Here’s Part II of our track record on our predictions for 2010. Part I is available here.
We predicted that live integrated real-time interactive media will be common – that was a bit premature. But in an article appearing in its April issue, “Payday: Ustream’s Pay-Per-View Online Entertainment: Will Ustream’s pay-per-view experiment forge a business model for live Internet video?“, Fast Company validated our prediction.
In other predictions, we said radio will continue to survive – for now. So far that’s true. But the challenge continues to be that kids may not be growing up listening to radio – they’re listening to their iPods instead.

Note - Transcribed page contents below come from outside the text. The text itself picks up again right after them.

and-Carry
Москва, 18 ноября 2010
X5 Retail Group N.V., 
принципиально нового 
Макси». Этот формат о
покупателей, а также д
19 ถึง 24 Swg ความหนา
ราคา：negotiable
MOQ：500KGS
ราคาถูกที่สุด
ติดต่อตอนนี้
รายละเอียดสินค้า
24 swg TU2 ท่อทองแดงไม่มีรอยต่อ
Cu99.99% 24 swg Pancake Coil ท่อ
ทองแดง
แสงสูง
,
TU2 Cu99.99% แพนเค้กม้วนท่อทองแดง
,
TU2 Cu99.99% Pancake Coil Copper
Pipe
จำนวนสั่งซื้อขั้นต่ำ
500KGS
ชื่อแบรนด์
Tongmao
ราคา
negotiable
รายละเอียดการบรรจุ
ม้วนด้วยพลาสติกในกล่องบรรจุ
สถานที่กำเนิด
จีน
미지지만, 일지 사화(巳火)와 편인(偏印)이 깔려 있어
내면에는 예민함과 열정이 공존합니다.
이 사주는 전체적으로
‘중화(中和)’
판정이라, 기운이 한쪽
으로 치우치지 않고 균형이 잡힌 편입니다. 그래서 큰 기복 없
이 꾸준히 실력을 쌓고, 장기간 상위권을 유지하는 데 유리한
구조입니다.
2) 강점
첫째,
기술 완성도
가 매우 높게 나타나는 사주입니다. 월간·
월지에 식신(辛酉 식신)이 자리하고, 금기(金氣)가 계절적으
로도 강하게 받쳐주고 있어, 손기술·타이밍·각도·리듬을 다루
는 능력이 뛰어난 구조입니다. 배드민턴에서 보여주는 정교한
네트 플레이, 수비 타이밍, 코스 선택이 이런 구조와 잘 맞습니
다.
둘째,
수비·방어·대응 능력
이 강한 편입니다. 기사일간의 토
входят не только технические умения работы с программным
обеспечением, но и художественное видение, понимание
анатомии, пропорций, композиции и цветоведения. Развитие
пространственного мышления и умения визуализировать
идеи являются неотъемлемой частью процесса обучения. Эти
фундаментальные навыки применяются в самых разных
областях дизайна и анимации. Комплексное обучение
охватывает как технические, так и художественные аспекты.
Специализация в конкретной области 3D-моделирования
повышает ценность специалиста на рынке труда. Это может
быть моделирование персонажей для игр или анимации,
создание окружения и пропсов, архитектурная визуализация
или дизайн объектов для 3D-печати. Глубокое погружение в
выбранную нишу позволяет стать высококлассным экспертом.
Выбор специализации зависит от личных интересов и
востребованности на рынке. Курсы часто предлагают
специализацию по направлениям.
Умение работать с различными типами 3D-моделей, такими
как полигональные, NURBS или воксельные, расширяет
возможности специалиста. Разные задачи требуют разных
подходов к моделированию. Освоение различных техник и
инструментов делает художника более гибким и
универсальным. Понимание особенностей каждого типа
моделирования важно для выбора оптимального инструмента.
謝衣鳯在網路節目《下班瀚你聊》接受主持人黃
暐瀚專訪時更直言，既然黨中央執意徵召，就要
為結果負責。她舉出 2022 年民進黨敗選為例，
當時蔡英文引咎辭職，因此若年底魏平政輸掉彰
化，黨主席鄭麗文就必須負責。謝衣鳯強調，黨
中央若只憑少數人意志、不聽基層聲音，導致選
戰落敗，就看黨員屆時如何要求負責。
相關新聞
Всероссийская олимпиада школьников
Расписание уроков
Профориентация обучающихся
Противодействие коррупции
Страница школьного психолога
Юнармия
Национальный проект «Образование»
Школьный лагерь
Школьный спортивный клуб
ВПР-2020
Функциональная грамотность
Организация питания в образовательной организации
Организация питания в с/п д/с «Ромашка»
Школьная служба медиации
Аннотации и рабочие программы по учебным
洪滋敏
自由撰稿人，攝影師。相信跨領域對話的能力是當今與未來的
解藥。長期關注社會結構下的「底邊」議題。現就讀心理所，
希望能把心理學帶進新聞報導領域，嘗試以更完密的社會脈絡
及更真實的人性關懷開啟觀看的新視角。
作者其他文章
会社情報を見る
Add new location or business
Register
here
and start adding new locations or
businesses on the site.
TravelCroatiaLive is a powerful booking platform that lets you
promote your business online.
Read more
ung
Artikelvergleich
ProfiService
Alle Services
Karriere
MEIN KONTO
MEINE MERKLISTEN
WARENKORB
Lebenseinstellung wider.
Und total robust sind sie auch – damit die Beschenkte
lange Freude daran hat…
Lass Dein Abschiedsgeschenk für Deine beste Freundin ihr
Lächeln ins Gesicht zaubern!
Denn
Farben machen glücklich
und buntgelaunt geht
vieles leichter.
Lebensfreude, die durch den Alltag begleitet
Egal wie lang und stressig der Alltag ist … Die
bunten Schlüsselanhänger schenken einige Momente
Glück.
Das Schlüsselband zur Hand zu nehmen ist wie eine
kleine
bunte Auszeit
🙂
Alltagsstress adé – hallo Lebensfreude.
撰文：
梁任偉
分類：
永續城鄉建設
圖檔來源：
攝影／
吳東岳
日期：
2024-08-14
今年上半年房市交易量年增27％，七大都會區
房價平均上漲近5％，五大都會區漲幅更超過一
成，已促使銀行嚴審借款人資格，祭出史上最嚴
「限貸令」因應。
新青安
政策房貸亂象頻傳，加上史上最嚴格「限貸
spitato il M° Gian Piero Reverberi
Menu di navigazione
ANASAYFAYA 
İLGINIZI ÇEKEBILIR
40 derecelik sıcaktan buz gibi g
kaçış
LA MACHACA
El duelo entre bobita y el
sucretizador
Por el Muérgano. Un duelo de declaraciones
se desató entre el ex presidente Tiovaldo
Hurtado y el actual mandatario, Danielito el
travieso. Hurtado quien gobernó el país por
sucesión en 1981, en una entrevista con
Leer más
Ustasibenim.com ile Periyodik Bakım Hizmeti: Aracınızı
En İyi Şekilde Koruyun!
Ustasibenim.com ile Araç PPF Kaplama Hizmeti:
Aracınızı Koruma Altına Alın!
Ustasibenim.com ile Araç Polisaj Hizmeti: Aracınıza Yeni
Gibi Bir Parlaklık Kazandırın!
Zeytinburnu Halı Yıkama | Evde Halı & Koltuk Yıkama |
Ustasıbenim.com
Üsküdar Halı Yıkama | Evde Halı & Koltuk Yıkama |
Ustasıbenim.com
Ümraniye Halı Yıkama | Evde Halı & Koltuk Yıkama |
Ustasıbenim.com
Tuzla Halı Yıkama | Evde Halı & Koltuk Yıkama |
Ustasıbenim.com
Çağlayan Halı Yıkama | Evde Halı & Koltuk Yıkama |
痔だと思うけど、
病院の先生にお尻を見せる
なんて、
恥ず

We were right that the decline and fall of TV networks wouldn’t happen in 2010 as viewership actually increased, according to Brian Stelter reporter in a Jan. 2nd article: TV Viewing Continues to Edge Up, noting “Americans watched more television than ever in 2010, according to the Nielsen Company.”
It’s pretty clear that social media will survive the recovery – that it’s not just something people do while waiting for work. We also said that online credibility will continue to be important, and some of the crises that hit in 2010 proved that point when the companies’ online sites did not provide an accurate version of what was happening.
We said the intersection of social media and traditional media will be increasingly busy — a thought validated by Fast Company in a November cover story, “I Want My Twitter TV!.”
All in all, we did pretty well in 2010. If only the Red Sox had done as well.